◆ WHAT THE TASK ASKS ◆
Drop the pictures, then extract the listing word for word.

◆ SUPPLIED DATA ◆
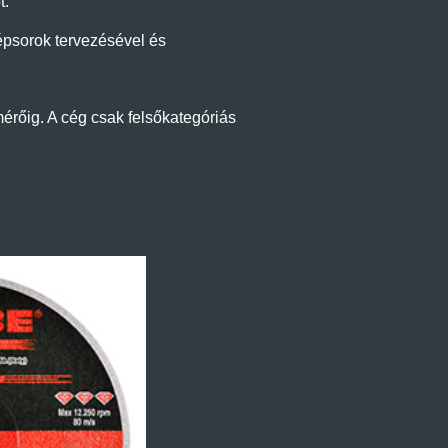
t.
épsorok tervezésével és
mérőig. A cég csak felsőkategóriás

◆ TASK SOLUTION ◆
t.
épsorok tervezésével és
mérőig. A cég csak felsőkategóriás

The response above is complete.